More than 90 percent of people who lose weight on a diet will regain it again within five years, she said. There are more people on diets than ever before and yet more than 93 million adult Americans are considered obese. Diets lead to weight cycling, Griffith said, with people returning to how they ate before the diet—and then some.

“The weight is harder to lose. They get hungrier, heavier, moodier,” she said, leading to disordered eating and obsessive thoughts of food.

A change in eating should be slow and gradual, Griffith said, while recognizing the miracle that is the human body. A person takes 23,000 breaths per day and their heart beats 100,000 times, she said.

“You have 70 trillion cells performing 1 septillion functions. Every four days your body creates a new digestive lining. Even seven to 10 years, our bones remodel,” Griffith said. “Our body does all these amazing things—so please have faith in it.”

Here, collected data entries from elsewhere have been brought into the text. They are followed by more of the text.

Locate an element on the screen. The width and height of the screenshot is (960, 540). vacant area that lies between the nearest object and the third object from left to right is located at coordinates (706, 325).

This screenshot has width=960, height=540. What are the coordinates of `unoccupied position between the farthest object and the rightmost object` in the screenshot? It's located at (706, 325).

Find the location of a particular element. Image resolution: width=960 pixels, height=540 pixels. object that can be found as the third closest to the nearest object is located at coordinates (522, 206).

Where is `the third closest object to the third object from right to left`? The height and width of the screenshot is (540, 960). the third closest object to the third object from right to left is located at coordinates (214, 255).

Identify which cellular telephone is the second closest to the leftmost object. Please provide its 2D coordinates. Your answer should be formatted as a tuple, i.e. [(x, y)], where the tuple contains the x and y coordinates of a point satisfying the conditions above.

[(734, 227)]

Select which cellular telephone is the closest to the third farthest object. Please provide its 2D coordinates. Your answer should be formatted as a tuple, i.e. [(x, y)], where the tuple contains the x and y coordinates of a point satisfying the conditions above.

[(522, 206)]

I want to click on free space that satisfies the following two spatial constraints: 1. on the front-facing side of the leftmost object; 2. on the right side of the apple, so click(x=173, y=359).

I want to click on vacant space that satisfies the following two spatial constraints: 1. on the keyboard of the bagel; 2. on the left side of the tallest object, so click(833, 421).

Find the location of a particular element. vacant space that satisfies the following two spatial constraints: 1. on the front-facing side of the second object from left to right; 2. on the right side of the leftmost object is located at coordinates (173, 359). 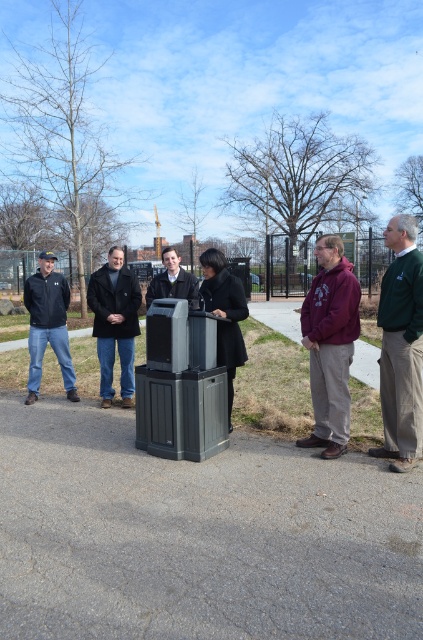 Which of these two, dark blue wool coat at center or matte black jacket at left, stands shorter?

matte black jacket at left

Can you confirm if dark blue wool coat at center is positioned to the left of matte black jacket at left?

Incorrect, dark blue wool coat at center is not on the left side of matte black jacket at left.

At what (x,y) coordinates should I click in order to perform the action: click on dark blue wool coat at center. Please return your answer as a coordinate pair (x, y). This screenshot has height=640, width=423. Looking at the image, I should click on (115, 323).

This screenshot has height=640, width=423. Find the location of `green fleece jacket at right`. green fleece jacket at right is located at coordinates (401, 346).

Is green fleece jacket at right positioned at the back of dark gray plastic trash can at center?

No, green fleece jacket at right is in front of dark gray plastic trash can at center.

What do you see at coordinates (401, 346) in the screenshot? I see `green fleece jacket at right` at bounding box center [401, 346].

You are a GUI agent. You are given a task and a screenshot of the screen. Output one action in this format:
    pyautogui.click(x=<x>, y=<y>)
    Task: Click on the green fleece jacket at right
    This screenshot has height=640, width=423.
    Given the screenshot: What is the action you would take?
    pyautogui.click(x=401, y=346)

Is green fleece jacket at right wider than dark blue wool coat at center?

Incorrect, green fleece jacket at right's width does not surpass dark blue wool coat at center's.

From the picture: Can you confirm if green fleece jacket at right is positioned below dark blue wool coat at center?

Indeed, green fleece jacket at right is positioned under dark blue wool coat at center.

Where is `green fleece jacket at right`? The width and height of the screenshot is (423, 640). green fleece jacket at right is located at coordinates (401, 346). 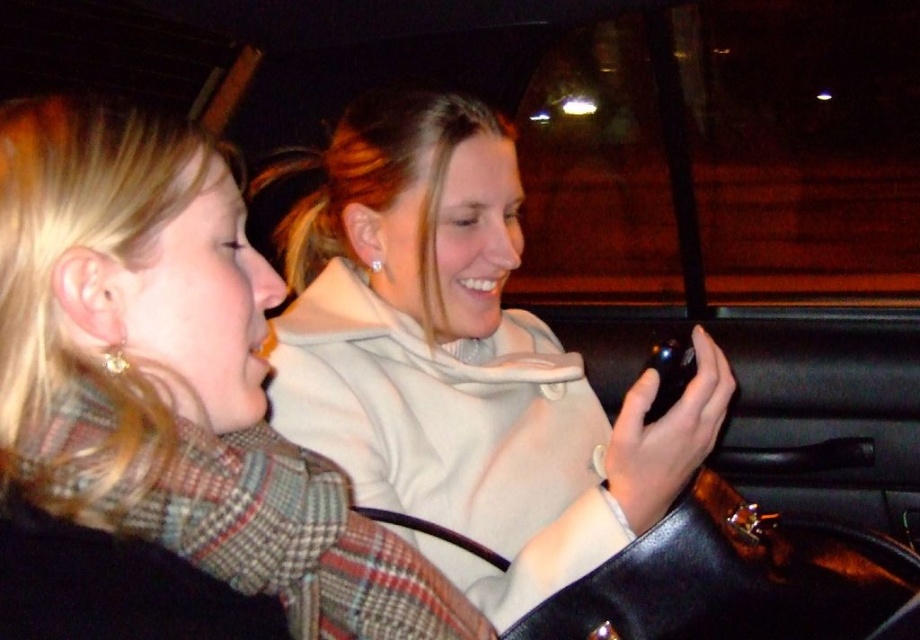 You are a photographer inside a moving car at night. You notice the plaid wool scarf at center and the white matte hoodie at center. Which object is closer to the right side of the car?

The plaid wool scarf at center is to the right of the white matte hoodie at center, so it is closer to the right side of the car.

You are a photographer trying to capture a clear photo of both the plaid wool scarf at center and the white matte hoodie at center in the dimly lit car. Which object should you focus on first to ensure both are in focus?

The plaid wool scarf at center is closer to the viewer than the white matte hoodie at center. To ensure both are in focus, focus on the plaid wool scarf at center first since it is closer, and the depth of field may extend to the hoodie.

You are designing a storage compartment for the car that needs to accommodate both the plaid wool scarf at center and the white matte hoodie at center. Given their widths, which item requires more horizontal space in the compartment?

The white matte hoodie at center requires more horizontal space in the compartment because it has a greater width than the plaid wool scarf at center. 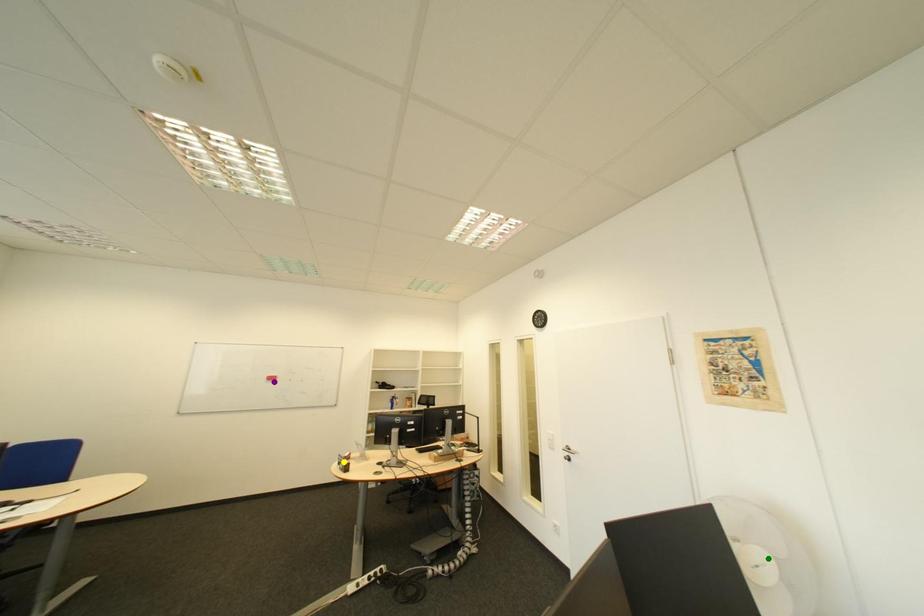 Order these from farthest to nearest:
1. green point
2. purple point
3. yellow point

purple point, yellow point, green point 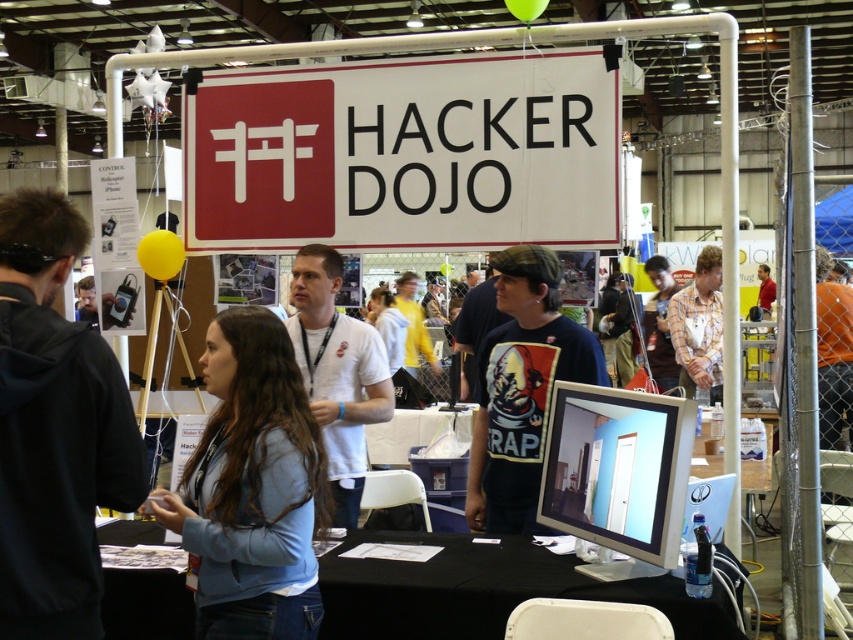 Who is positioned more to the right, dark blue t-shirt at center or plaid shirt at center?

From the viewer's perspective, plaid shirt at center appears more on the right side.

Does dark blue t-shirt at center come in front of plaid shirt at center?

Yes, dark blue t-shirt at center is closer to the viewer.

This screenshot has width=853, height=640. What do you see at coordinates (521, 388) in the screenshot?
I see `dark blue t-shirt at center` at bounding box center [521, 388].

Find the location of a particular element. Image resolution: width=853 pixels, height=640 pixels. dark blue t-shirt at center is located at coordinates (521, 388).

Who is shorter, dark blue hoodie at left or plaid shirt at center?

dark blue hoodie at left is shorter.

How distant is dark blue hoodie at left from plaid shirt at center?

They are 5.03 meters apart.

Identify the location of dark blue hoodie at left. This screenshot has width=853, height=640. (55, 429).

Does point (239, 208) lie in front of point (837, 404)?

That is True.

Who is taller, white paper sign at upper center or orange shirt at center?

orange shirt at center

Is point (457, 141) in front of point (819, 284)?

Yes.

You are a GUI agent. You are given a task and a screenshot of the screen. Output one action in this format:
    pyautogui.click(x=<x>, y=<y>)
    Task: Click on the white paper sign at upper center
    The width and height of the screenshot is (853, 640).
    Given the screenshot: What is the action you would take?
    pyautogui.click(x=405, y=154) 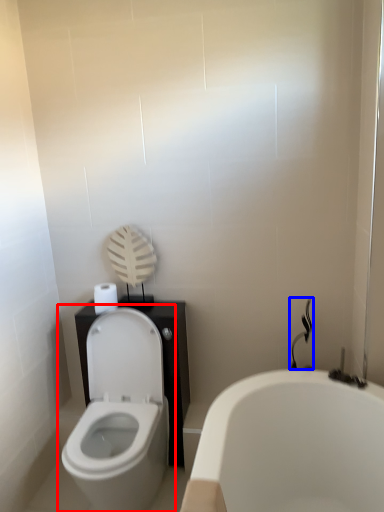 Question: Which point is further to the camera, toilet (highlighted by a red box) or shower (highlighted by a blue box)?

Choices:
 (A) toilet
 (B) shower

Answer: (B) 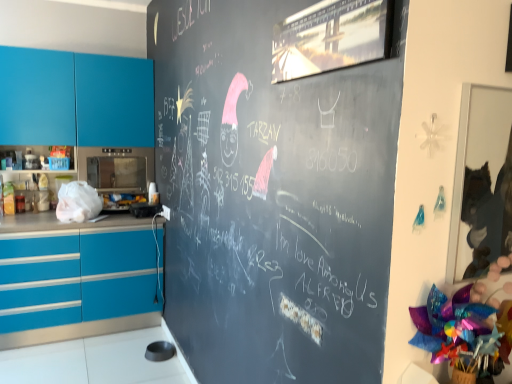 Question: From the image's perspective, is teal glossy cabinets at left located above or below satin silver microwave at left, which ranks as the 1th appliance in top-to-bottom order?

Choices:
 (A) below
 (B) above

Answer: (B)

Question: Considering the positions of teal glossy cabinets at left and satin silver microwave at left, which ranks as the 1th appliance in top-to-bottom order, in the image, is teal glossy cabinets at left bigger or smaller than satin silver microwave at left, which ranks as the 1th appliance in top-to-bottom order,?

Choices:
 (A) big
 (B) small

Answer: (A)

Question: Estimate the real-world distances between objects in this image. Which object is farther from the satin silver microwave at left, which ranks as the 1th appliance in top-to-bottom order?

Choices:
 (A) teal glossy cabinets at left
 (B) metallic microwave at center-left, marked as the first appliance in a bottom-to-top arrangement

Answer: (B)

Question: Estimate the real-world distances between objects in this image. Which object is closer to the metallic microwave at center-left, marked as the first appliance in a bottom-to-top arrangement?

Choices:
 (A) teal glossy cabinets at left
 (B) satin silver microwave at left, which ranks as the 1th appliance in top-to-bottom order

Answer: (B) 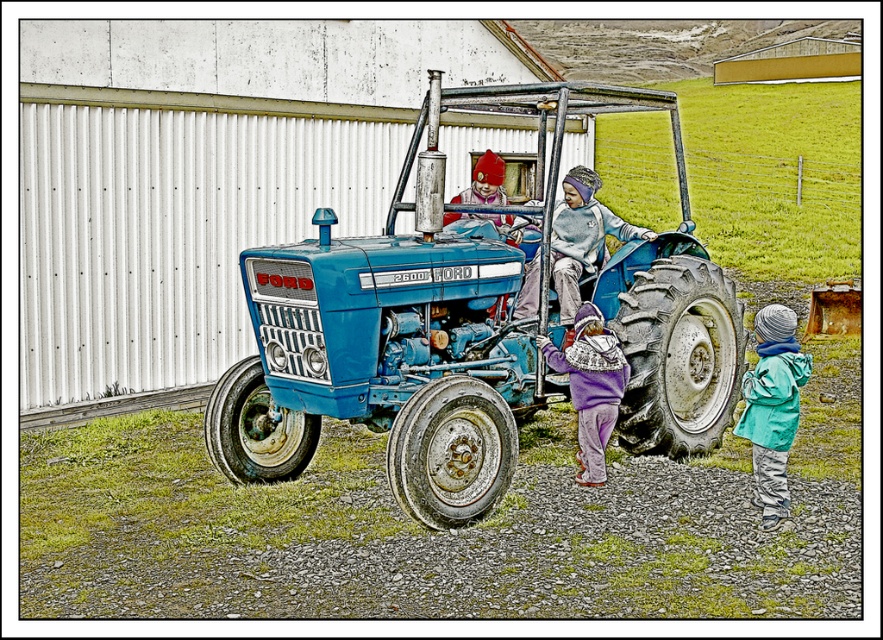 You are a photographer trying to take a clear photo of the blue metallic tractor at center. However, there is a purple fleece jacket at center in the way. Can you still capture the tractor in the photo without the jacket blocking it?

The purple fleece jacket at center is behind the blue metallic tractor at center, so you can take the photo without the jacket blocking the tractor as it is already positioned behind the tractor.

You are a photographer wanting to capture both the teal fabric jacket at lower right and the light blue fleece jacket at center in a single shot. Based on their positions, which jacket should you focus on first to ensure both are in frame?

The teal fabric jacket at lower right is located below the light blue fleece jacket at center. To include both in the frame, focus on the lower area where the teal fabric jacket at lower right is positioned first, then adjust the camera angle to include the light blue fleece jacket at center above it.

You are a photographer trying to capture a candid shot of the two children in their jackets. Since you want to ensure both are visible in the frame, which jacket should you focus on to include both the teal fabric jacket at lower right and the purple fleece jacket at center?

To include both the teal fabric jacket at lower right and the purple fleece jacket at center in the frame, focus on the purple fleece jacket at center because the teal fabric jacket at lower right is positioned below it, making it easier to adjust the camera angle upward to capture both.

Diets can create destructive cycles, starting with restricting food. This leads to guilt, shame, fear and deprivation, followed by giving in to temptation and then starting to diet again. People can become obsessed with counting calories, and yet it’s not effective, said the dietitian.

“When you deprive yourself of pizza, that’s just ludicrous,” said Griffith. “I don’t know anybody like that who is happy. To live in 100 percent perfection, that is an issue,” she said, adding it can lead to isolation. “You are the best person to decide what to eat and what is best for you.”

Griffith said she generally follows and recommends the 80/20 formula for eating—80 percent healthy and 20 percent for special occasions, eating out or other times for less stringent guidelines. For those who want to lose weight, a calorie deficit of some kind will be required, the dietitian said.

Griffith encouraged those seeking to live a healthier life to do their homework and consult with a health practitioner while embracing patience, personal responsibility and consistency. Be aware of how certain foods make you feel, she said, and do what works for you. Learn how to de-stress through meditation or walking, and maybe a garden.

One program attendee asked about the accuracy of food nutrition labels. The dietitian said the more important question is why are you looking at a package?

“It’s still processed food. Ideally, we are growing our own food,” Griffith said, adding food labels are mostly accurate. “The most important thing is that it has a label.”

Whole foods like chicken, rice or oranges don’t have a label because they don’t have ingredients. Another program attendee noted the convenience of frozen and canned foods.

Griffith responded, “It doesn’t take a lot of time to walk to your backyard and pick your collard greens.”

Mary Lou Taylor, a retiree who attended the program, moved to Culpeper about five years ago. “I work out two to three times a week,” she said.

Taylor said she eats well-proportioned meals with fresh veggies and limits her eating to daytime hours and avoids eating at night.

She added, “I think I am doing the right thing.”